「日本書紀通証」の論説紹介 津で顕彰会が「士清まつり」、史跡めぐりも 三重

【講演する兒島氏(中央)=津市新町の新町会館で】

【津】三重県津市出身の国学者、谷川士清(ことすが)を顕彰する催し「士清まつり」が七日、津市新町の新町会館と周辺であり、講演と史跡めぐりに24人が参加した。

谷川士清は八町に生まれ、日本で最初の本格的な50音順の国語辞典を編さんした。催しは士清に理解を深めてもらおうと顕彰団体「谷川士清の会」(池村幸久代表、会員約60人)が開催した。

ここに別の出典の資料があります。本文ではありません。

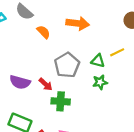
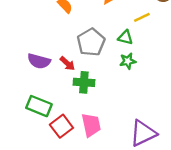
yellow line: (117, 52) -> (142, 17), moved

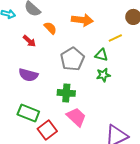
red arrow: (67, 63) -> (29, 41), moved
pink trapezoid: (91, 125) -> (76, 117), moved, turned -35

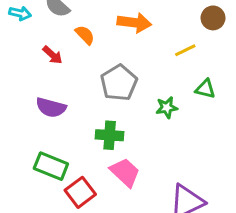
green triangle: (101, 55) -> (205, 89), moved

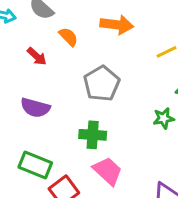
green star: (167, 107) -> (164, 118), moved

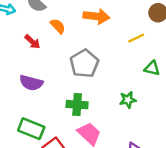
green star: (164, 118) -> (128, 100), moved

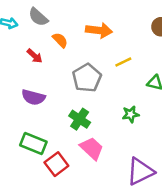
yellow line: (136, 38) -> (123, 62), moved
green cross: (77, 105) -> (80, 119), turned 30

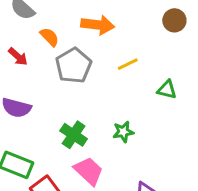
gray pentagon: (87, 78) -> (74, 66), moved
green star: (131, 114) -> (123, 132), moved

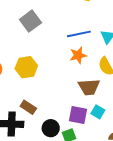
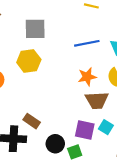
gray square: (30, 21) -> (35, 29), turned 35
orange star: (78, 55) -> (87, 77), moved
yellow hexagon: (26, 67) -> (29, 61), moved

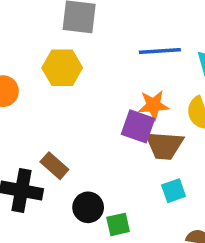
cyan square: (106, 127) -> (174, 191), turned 32
purple square: (85, 130) -> (138, 126), moved

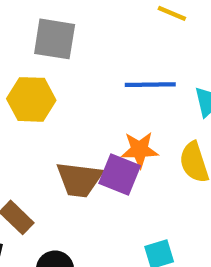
brown trapezoid: (164, 145) -> (79, 179), moved

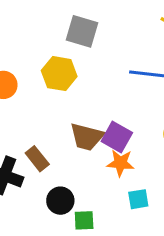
orange star: (140, 150) -> (120, 163), moved

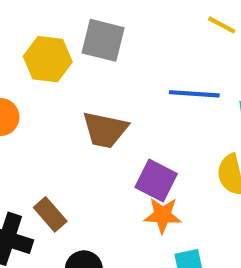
yellow hexagon: (59, 74) -> (48, 59), moved
brown trapezoid: (87, 137) -> (105, 130), moved

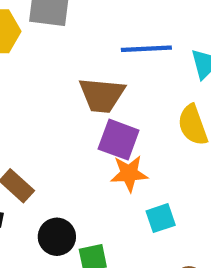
brown trapezoid: (105, 130) -> (102, 95), moved

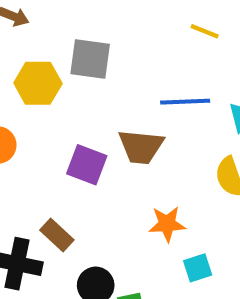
purple square: (119, 140) -> (87, 165), moved

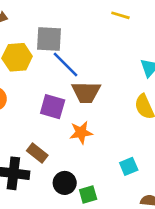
blue line: (185, 102) -> (65, 64), moved, turned 52
orange star: (167, 224) -> (81, 133), moved

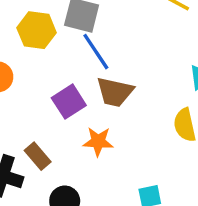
purple square: (53, 107) -> (69, 102), turned 30

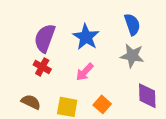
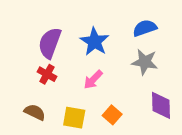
blue semicircle: (132, 24) -> (145, 28), turned -90

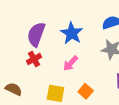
red cross: (47, 74) -> (34, 59), turned 32
brown semicircle: (35, 112) -> (14, 89), moved

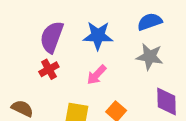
blue star: (72, 33) -> (98, 36), turned -30

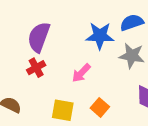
blue star: (98, 36) -> (100, 36), moved

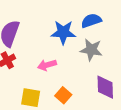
pink arrow: (81, 73) -> (47, 65), turned 30

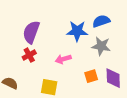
orange square: (63, 95) -> (91, 76), moved, turned 32

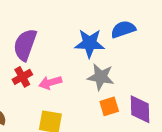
gray star: (101, 46) -> (101, 77), moved
pink arrow: (63, 59) -> (50, 83), moved

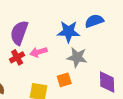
pink arrow: (50, 83) -> (38, 52), moved
orange square: (109, 106) -> (64, 80), moved

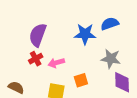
pink arrow: (38, 52) -> (56, 63), moved
gray star: (77, 57) -> (111, 59), moved

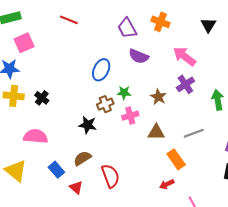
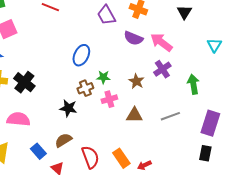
purple semicircle: (139, 56) -> (133, 38), moved
black cross: (42, 98) -> (24, 82), size x1.5
orange rectangle: (176, 159) -> (121, 158), moved

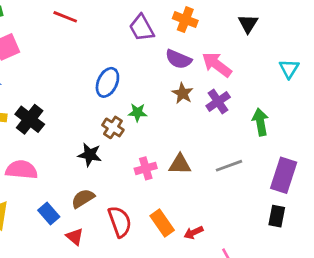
brown star: (136, 81) -> (183, 93), moved
brown cross: (85, 88) -> (113, 127), turned -35
pink cross: (109, 99) -> (146, 168), moved

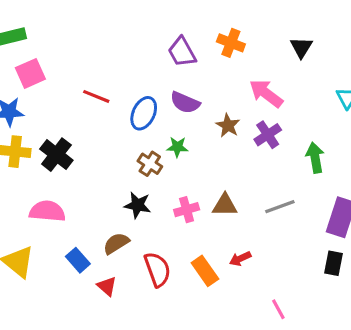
red line: (65, 17) -> (96, 96), moved
purple semicircle: (178, 59) -> (185, 103), moved
black star: (90, 155) -> (138, 205), moved
red arrow: (193, 233) -> (240, 259), moved

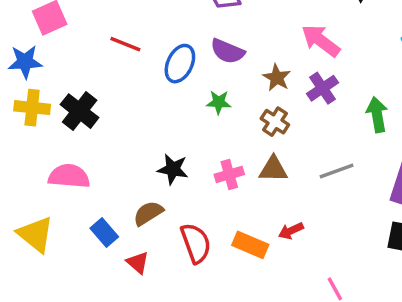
brown cross: (150, 164) -> (275, 122), moved
orange rectangle: (205, 271) -> (250, 245), turned -32

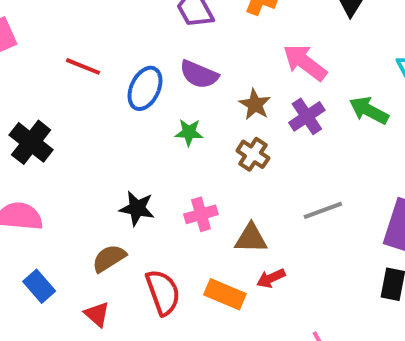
green arrow: (377, 115) -> (369, 110), moved, turned -52
brown triangle: (273, 169) -> (251, 238), moved
blue rectangle: (104, 233) -> (39, 286), moved

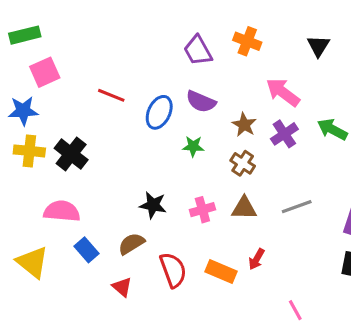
brown triangle: (251, 238) -> (244, 208), moved
red arrow: (271, 278) -> (257, 259), turned -35
blue rectangle: (39, 286) -> (87, 250), moved

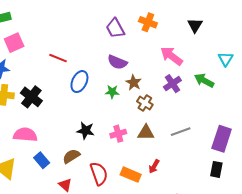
blue ellipse: (159, 112) -> (79, 82), moved
brown star: (244, 125) -> (134, 83), moved

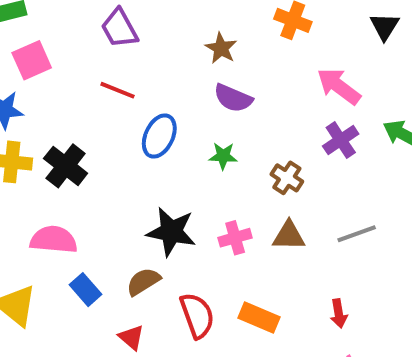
purple trapezoid: (115, 28) -> (119, 28), moved
brown star: (134, 83) -> (221, 48), moved
black star: (86, 131) -> (171, 232), size x1.4
red arrow: (154, 166) -> (339, 313), moved, turned -40

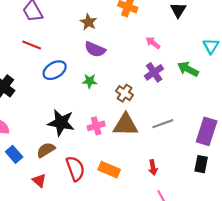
pink arrow: (339, 86) -> (153, 43), size x0.6
blue ellipse: (159, 136) -> (55, 70), turned 35
brown triangle: (289, 236) -> (126, 125), size x1.4

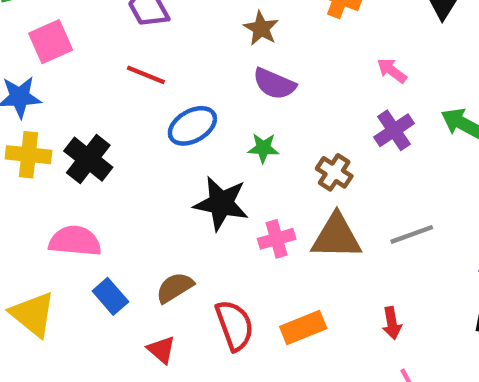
black star: (61, 123) -> (221, 203), moved
orange rectangle: (109, 170) -> (303, 327), turned -45

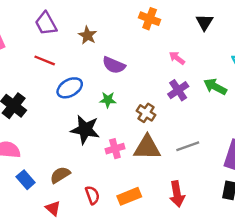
brown star: (261, 28) -> (88, 35), moved
red arrow: (392, 323) -> (177, 194), size x1.5
red semicircle: (234, 325) -> (92, 195), size x0.7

同会会員で皇學館大学大学院の兒島靖倫氏(29)が「士清先生の業績の謎を解く―国語学史上の『日本書紀通証』をめぐって」と題して講演した。士清が著した日本書紀の注釈書「日本書紀通証」に関する明治―現代の研究者の論説を紹介。「戦前は学術上過小評価されている」「戦後歴史上の評価が見直されるようになった」などと解説し「作品がどう読み継がれてきたかにも目を向ける必要がある」と述べた。

講演後は希望者が同会ガイドの案内で士清の旧宅や墓など国指定史跡を巡った。市内の愛澤俊男さん(72)は「士清がどんな方か関心があり参加した。学術的な捉え方を興味深く聞いた」と感想を話した。